* Problem *
From the data below, set down exactly the lines between the one holding "ния и типовые" and the one holding "venta Proteína reactiva alta Proteína", inclusive, and no others.
Information supplied Start Marker
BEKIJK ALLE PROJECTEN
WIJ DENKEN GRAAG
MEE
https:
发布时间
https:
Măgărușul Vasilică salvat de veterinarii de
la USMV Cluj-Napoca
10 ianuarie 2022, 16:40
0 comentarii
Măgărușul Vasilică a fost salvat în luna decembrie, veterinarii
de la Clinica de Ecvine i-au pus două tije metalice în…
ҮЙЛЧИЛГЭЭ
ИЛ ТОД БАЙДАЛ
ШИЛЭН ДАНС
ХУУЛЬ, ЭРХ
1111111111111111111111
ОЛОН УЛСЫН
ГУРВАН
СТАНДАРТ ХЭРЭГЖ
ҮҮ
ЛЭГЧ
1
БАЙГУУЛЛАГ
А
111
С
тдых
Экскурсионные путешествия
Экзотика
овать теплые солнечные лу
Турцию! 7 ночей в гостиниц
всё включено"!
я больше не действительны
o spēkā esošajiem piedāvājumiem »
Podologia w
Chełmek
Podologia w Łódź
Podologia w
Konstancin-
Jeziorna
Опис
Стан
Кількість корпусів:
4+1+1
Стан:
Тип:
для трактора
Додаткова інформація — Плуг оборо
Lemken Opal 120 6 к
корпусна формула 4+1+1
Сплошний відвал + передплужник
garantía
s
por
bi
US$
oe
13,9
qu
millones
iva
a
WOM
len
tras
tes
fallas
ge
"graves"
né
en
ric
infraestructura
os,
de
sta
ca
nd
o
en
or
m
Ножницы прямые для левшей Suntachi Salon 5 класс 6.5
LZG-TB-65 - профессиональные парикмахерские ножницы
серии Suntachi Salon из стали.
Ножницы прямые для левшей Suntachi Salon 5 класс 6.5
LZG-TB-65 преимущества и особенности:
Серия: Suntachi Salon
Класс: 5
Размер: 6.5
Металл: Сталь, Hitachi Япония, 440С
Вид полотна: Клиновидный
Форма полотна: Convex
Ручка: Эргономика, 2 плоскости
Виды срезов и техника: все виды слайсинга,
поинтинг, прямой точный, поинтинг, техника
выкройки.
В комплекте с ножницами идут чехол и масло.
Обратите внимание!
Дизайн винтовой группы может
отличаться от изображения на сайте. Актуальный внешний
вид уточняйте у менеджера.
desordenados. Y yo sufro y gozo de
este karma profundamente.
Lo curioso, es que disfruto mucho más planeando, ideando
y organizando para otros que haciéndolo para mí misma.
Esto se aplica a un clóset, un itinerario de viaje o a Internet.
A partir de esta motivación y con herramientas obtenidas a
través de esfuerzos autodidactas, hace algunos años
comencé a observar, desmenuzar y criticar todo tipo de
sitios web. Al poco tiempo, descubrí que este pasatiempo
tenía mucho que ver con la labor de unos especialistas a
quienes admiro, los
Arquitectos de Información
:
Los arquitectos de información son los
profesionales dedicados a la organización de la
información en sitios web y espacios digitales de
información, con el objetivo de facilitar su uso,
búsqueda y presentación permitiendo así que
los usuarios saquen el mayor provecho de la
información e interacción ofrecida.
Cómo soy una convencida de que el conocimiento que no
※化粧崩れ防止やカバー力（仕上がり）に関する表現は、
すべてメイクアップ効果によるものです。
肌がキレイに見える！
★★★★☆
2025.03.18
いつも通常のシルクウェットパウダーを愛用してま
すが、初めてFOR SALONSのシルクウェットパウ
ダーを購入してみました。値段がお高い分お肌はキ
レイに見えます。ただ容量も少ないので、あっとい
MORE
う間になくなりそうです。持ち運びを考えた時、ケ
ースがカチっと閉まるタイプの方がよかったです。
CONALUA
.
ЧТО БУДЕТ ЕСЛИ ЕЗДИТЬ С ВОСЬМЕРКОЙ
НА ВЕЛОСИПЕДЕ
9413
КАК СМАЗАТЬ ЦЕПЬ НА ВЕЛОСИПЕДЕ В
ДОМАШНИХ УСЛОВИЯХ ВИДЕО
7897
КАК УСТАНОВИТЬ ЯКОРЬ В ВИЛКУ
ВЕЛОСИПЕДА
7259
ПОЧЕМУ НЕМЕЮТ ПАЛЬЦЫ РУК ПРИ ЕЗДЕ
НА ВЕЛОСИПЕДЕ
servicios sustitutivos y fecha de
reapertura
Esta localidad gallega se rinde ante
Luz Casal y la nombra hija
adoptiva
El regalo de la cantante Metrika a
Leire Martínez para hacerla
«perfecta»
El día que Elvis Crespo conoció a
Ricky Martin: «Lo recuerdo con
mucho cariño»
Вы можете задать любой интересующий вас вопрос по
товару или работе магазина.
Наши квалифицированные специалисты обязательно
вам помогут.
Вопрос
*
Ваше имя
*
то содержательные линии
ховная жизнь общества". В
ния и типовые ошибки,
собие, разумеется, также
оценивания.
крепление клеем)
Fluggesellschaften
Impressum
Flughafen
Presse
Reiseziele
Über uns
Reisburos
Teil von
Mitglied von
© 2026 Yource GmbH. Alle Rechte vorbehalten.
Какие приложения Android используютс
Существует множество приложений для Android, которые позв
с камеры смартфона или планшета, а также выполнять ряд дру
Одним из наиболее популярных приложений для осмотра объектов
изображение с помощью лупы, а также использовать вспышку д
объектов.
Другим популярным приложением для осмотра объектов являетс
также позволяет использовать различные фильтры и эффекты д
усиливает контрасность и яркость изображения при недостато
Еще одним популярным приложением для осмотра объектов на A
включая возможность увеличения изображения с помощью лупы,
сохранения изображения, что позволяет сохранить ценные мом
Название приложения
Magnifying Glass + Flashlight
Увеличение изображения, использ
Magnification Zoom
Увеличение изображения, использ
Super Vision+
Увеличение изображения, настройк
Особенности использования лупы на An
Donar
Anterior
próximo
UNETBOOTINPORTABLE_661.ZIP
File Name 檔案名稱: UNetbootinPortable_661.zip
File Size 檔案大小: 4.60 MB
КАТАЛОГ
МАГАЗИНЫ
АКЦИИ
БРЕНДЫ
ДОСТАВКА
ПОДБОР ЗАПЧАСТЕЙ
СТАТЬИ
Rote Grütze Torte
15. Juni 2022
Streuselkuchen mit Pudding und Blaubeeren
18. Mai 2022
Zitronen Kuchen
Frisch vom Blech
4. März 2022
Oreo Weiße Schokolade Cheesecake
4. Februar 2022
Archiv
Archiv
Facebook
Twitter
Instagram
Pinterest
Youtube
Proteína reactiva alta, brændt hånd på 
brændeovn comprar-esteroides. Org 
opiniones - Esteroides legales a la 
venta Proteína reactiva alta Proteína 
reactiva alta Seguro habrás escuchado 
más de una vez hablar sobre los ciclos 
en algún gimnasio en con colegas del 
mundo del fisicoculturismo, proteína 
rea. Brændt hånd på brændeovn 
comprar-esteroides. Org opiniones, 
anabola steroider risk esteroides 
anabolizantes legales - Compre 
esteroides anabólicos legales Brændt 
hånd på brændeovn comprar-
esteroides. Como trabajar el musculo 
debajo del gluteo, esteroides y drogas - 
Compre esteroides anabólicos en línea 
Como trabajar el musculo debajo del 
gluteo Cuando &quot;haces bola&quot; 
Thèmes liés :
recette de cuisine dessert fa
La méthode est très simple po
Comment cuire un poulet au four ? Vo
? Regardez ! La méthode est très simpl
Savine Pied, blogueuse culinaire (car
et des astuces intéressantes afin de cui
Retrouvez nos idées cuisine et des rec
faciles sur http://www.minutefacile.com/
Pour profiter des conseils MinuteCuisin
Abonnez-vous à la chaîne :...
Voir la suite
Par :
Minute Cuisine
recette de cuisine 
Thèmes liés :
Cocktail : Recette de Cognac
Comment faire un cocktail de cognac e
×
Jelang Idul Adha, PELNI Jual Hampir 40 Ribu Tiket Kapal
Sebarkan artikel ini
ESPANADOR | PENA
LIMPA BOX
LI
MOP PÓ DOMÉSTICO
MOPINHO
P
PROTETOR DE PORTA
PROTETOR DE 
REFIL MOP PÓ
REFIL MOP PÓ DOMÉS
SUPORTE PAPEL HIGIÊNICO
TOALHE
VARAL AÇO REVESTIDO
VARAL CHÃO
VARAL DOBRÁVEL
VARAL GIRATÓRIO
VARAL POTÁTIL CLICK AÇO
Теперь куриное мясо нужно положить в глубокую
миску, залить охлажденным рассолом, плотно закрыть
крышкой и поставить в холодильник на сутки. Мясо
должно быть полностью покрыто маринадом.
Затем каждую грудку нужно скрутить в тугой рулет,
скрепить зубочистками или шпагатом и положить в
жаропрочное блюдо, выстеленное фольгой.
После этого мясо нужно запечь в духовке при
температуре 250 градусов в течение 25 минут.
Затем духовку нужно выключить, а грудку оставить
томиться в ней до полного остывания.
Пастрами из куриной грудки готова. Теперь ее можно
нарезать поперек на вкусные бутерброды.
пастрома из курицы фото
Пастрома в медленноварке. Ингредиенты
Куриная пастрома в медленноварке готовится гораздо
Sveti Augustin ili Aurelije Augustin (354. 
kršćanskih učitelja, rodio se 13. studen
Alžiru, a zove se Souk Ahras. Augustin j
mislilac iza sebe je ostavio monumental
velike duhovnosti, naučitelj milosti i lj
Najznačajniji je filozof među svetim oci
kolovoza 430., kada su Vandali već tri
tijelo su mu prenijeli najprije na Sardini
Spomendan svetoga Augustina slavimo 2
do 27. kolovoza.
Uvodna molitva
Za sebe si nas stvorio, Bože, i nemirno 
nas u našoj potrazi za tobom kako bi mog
Information supplied End Marker
* Task response *
ния и типовые ошибки,
собие, разумеется, также
оценивания.
крепление клеем)
Fluggesellschaften
Impressum
Flughafen
Presse
Reiseziele
Über uns
Reisburos
Teil von
Mitglied von
© 2026 Yource GmbH. Alle Rechte vorbehalten.
Какие приложения Android используютс
Существует множество приложений для Android, которые позв
с камеры смартфона или планшета, а также выполнять ряд дру
Одним из наиболее популярных приложений для осмотра объектов
изображение с помощью лупы, а также использовать вспышку д
объектов.
Другим популярным приложением для осмотра объектов являетс
также позволяет использовать различные фильтры и эффекты д
усиливает контрасность и яркость изображения при недостато
Еще одним популярным приложением для осмотра объектов на A
включая возможность увеличения изображения с помощью лупы,
сохранения изображения, что позволяет сохранить ценные мом
Название приложения
Magnifying Glass + Flashlight
Увеличение изображения, использ
Magnification Zoom
Увеличение изображения, использ
Super Vision+
Увеличение изображения, настройк
Особенности использования лупы на An
Donar
Anterior
próximo
UNETBOOTINPORTABLE_661.ZIP
File Name 檔案名稱: UNetbootinPortable_661.zip
File Size 檔案大小: 4.60 MB
КАТАЛОГ
МАГАЗИНЫ
АКЦИИ
БРЕНДЫ
ДОСТАВКА
ПОДБОР ЗАПЧАСТЕЙ
СТАТЬИ
Rote Grütze Torte
15. Juni 2022
Streuselkuchen mit Pudding und Blaubeeren
18. Mai 2022
Zitronen Kuchen
Frisch vom Blech
4. März 2022
Oreo Weiße Schokolade Cheesecake
4. Februar 2022
Archiv
Archiv
Facebook
Twitter
Instagram
Pinterest
Youtube
Proteína reactiva alta, brændt hånd på 
brændeovn comprar-esteroides. Org 
opiniones - Esteroides legales a la 
venta Proteína reactiva alta Proteína 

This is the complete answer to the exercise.